A brutal kick in the face clouded Milagros’s vision. Her head hit the wall violently.

“Leave me be! She’s a whore! Let me finish her off!” shouted Pedro García. Unable to free his arm, he kicked her furiously.

Amid the blows and screams, Milagros thought she heard her grandfather’s battle cry.

“Bastard dog!” she reacted and lifted her feet, still tied together, to kick back at her husband. She hit him on one thigh, not hard, but the blow calmed the pain of the others she received: on her face, chest, neck … She tried to land another one, but the two young men who were guarding the pit were already lifting Pedro up, as he kept kicking the air.

Milagros and Pedro exchanged a glance. He spat; she didn’t even move. Her eyes oozed hatred.

“Have you gone mad?” Rafael García accused his grandson even before his body was entirely out of the pit. “Silence!” he demanded, putting an end to the resistance with which Pedro returned to the surface. “Don’t let him anywhere near here again, do you understand?” he ordered the two guards. And turning to his grandson he added, “Leave Triana. I don’t want to see you here again until you get a message from me.”

While El Conde headed toward the door of the forge to look out at the alley, Milagros and Caridad communicated in a glance. Melchor remained downcast, mortified at not having been able to defend his granddaughter.
We are going to die,
the two women said to each other silently. Their faces hardened, since they didn’t want those bastards to hear them cry.

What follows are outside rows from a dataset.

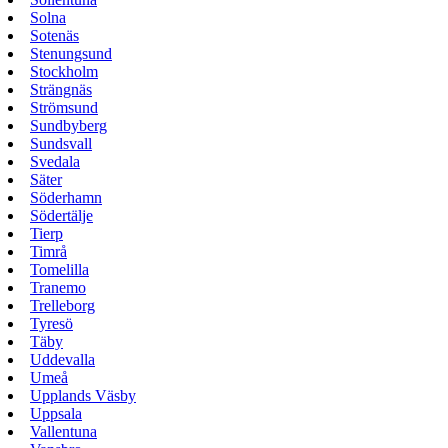
Solna
Sotenäs
Stenungsund
Stockholm
Strängnäs
Strömsund
Sundbyberg
Sundsvall
Svedala
Säter
Söderhamn
Södertälje
Tierp
Timrå
Tomelilla
Tranemo
Trelleborg
Tyresö
Täby
Uddevalla
Umeå
Upplands Väsby
Uppsala
Vallentuna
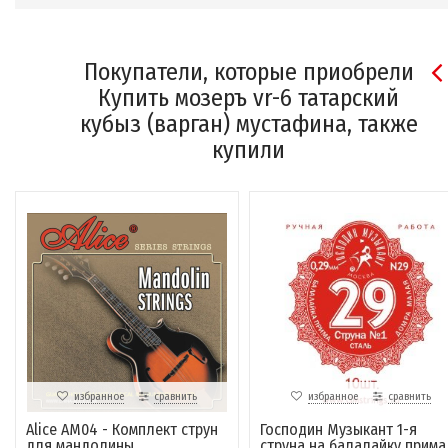
Покупатели, которые приобрели
Купить мозеръ vr-6 татарский
кубыз (варган) мустафина, также
купили
избранное
сравнить
избранное
сравнить
Alice AM04 - Комплект струн
Господин Музыкант 1-я
для мандолины
струна на балалайку прима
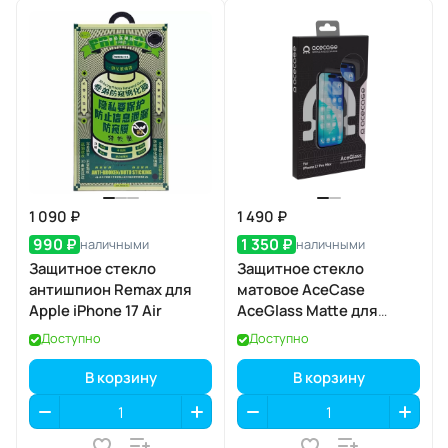
1 090 ₽
1 490 ₽
990 ₽
1 350 ₽
наличными
наличными
Защитное стекло
Защитное стекло
антишпион Remax для
матовое AceCase
Apple iPhone 17 Air
AceGlass Matte для
Apple iPhone 17 Pro Max
Доступно
Доступно
В корзину
В корзину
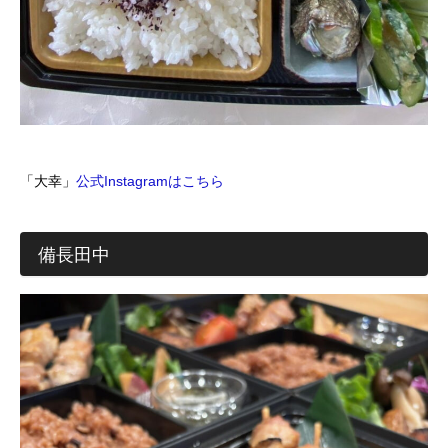
「大幸」
公式Instagramはこちら
備長田中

Rafael García checked that the alley was deserted and in silence. He pricked up his ears and heard how that stillness was broken by a murmur the patriarch was slow to recognize: Caridad and Milagros’s muffled singing down below in the pit. One began to softly sing her Negro songs and the other followed along, trying to overcome her fear with a fandango. A monotone rhythm joined by an upbeat one. The planks over their heads didn’t allow them to see the gleams of the oil lamp.

“Shut up!” the gypsies guarding the pit ordered.

They did not.

Melchor listened to the songs of the two people he loved most and he shook his head, his throat choked. Why did it have to be here, now, when he finally heard them sing together? They continued in the darkness, Caridad gradually adding joy to her songs and Milagros drinking in the sadness of the slave melodies. Then they matched their rhythms. A shiver ran down Melchor’s spine. Without music, without words, without
shouting and clapping, the now fused, single song sung by the two women bounced off the planks that covered the pit, filling it with pain, friendship, betrayals, love, experiences, lost hopes …

Up above, when Pedro had left the smithy far behind, the two young guards questioned the patriarch with their gaze. Rafael didn’t answer, transfixed by the women’s voices.

“Silence!” he shouted nervously, as if he had been caught out. “Be quiet or I will finish you off myself,” he added, kicking the planks.

They ignored him. El Conde eventually shrugged, ordered the young men to bolt the doors of the smithy and went home. Caridad and Milagros kept singing until dawn broke, though they couldn’t see even a glimpse of its light.

SITTING ON
the ground, Fray Joaquín felt how the passing hours transformed the space that surrounded him: the din of hammering and the clouds of smoke that came from the lower levels of the forges; the shouts and playing of children and the gypsies coming and going, or simply chatting and loafing about.

He couldn’t stop what he was sure was going to happen. He couldn’t even count on his religious community. A plague of locusts was destroying the Sevillian crops, and the friars were needed to recite rogations against that divine punishment that so frequently laid waste to the harvests, leaving hunger and epidemics in its wake. The prior, spellbound by the statue of the Immaculate Virgin, had asked to carry it in the procession. It would always be better than excommunicating the locusts, as some priests did. Fray Joaquín wondered about appealing to the authorities, but he desisted at the thought of the questions they would ask him. He didn’t know how to lie, and the officials weren’t interested in gypsy quarrels. Giving himself up to them would do no good.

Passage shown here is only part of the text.